▸ **REQUIRED WORK**:
Using the entries below, copy exactly each line from the line with "Conseil et vente" up to and including the line with "影响，接枝改性后的CNs的尺寸大小增加，且表面结构也产", with every picture left out.

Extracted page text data
○ ○ ○

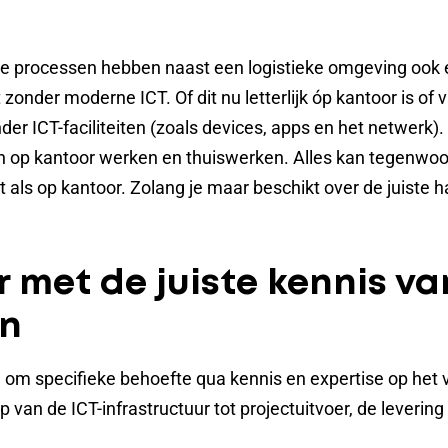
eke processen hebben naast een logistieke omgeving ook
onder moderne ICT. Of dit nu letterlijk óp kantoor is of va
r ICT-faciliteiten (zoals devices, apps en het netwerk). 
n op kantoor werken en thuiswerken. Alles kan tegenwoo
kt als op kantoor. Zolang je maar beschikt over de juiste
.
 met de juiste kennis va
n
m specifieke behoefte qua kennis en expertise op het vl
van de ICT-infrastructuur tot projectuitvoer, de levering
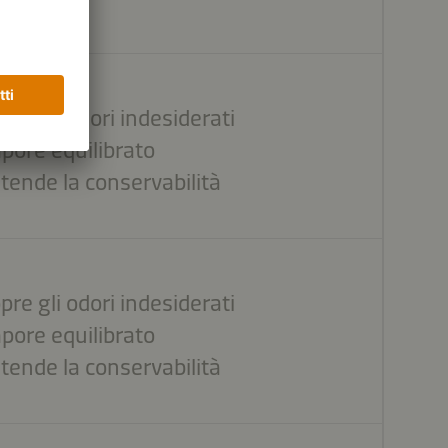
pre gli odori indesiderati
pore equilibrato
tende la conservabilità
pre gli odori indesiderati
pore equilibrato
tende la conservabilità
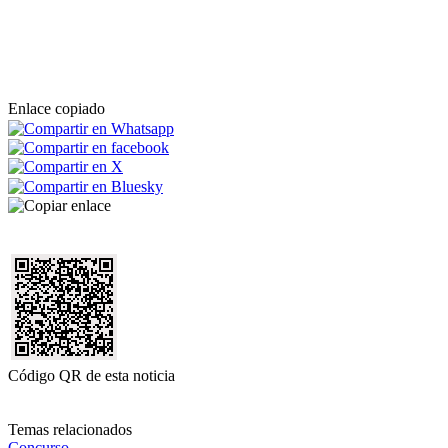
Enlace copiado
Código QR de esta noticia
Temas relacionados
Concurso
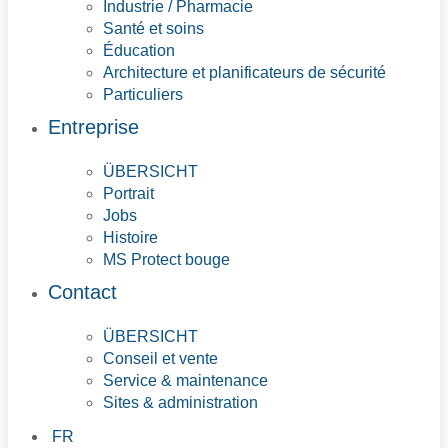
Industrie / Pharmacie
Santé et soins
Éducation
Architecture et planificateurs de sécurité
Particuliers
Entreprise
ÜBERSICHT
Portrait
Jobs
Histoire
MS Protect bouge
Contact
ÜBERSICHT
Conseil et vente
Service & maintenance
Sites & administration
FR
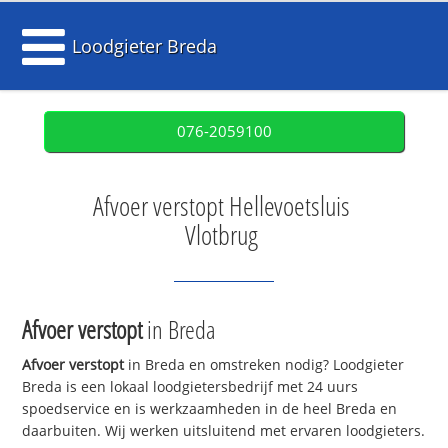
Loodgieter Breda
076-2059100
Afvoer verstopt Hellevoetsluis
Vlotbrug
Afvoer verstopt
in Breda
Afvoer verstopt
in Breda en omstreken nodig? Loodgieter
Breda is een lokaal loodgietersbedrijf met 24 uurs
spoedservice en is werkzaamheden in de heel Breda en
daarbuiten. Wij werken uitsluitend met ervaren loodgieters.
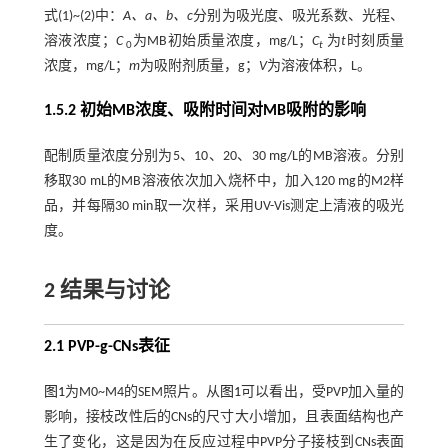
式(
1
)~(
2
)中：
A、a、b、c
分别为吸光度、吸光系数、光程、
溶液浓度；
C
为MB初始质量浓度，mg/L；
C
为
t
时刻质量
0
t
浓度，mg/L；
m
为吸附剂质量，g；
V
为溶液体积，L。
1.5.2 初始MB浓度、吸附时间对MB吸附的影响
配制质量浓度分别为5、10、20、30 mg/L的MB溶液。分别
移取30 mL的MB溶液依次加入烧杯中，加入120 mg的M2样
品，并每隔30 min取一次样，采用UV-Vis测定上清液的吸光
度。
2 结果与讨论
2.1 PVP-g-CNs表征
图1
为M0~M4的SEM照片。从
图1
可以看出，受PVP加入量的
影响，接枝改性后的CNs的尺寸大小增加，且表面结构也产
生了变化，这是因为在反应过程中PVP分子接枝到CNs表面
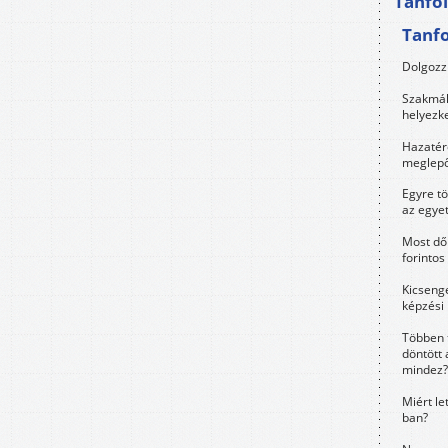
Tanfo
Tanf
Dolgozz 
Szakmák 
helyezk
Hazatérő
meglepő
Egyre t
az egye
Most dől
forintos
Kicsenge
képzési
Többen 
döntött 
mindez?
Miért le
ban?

○ ○ ○

▸ **TASK ANSWER**:
Conseil et vente
Service & maintenance
Sites & administration
FR
Loodgieter Breda
076-2059100
Afvoer verstopt Hellevoetsluis
Vlotbrug
Afvoer verstopt
in Breda
Afvoer verstopt
in Breda en omstreken nodig? Loodgieter
Breda is een lokaal loodgietersbedrijf met 24 uurs
spoedservice en is werkzaamheden in de heel Breda en
daarbuiten. Wij werken uitsluitend met ervaren loodgieters.
式(
1
)~(
2
)中：
A、a、b、c
分别为吸光度、吸光系数、光程、
溶液浓度；
C
为MB初始质量浓度，mg/L；
C
为
t
时刻质量
0
t
浓度，mg/L；
m
为吸附剂质量，g；
V
为溶液体积，L。
1.5.2 初始MB浓度、吸附时间对MB吸附的影响
配制质量浓度分别为5、10、20、30 mg/L的MB溶液。分别
移取30 mL的MB溶液依次加入烧杯中，加入120 mg的M2样
品，并每隔30 min取一次样，采用UV-Vis测定上清液的吸光
度。
2 结果与讨论
2.1 PVP-g-CNs表征
图1
为M0~M4的SEM照片。从
图1
可以看出，受PVP加入量的
影响，接枝改性后的CNs的尺寸大小增加，且表面结构也产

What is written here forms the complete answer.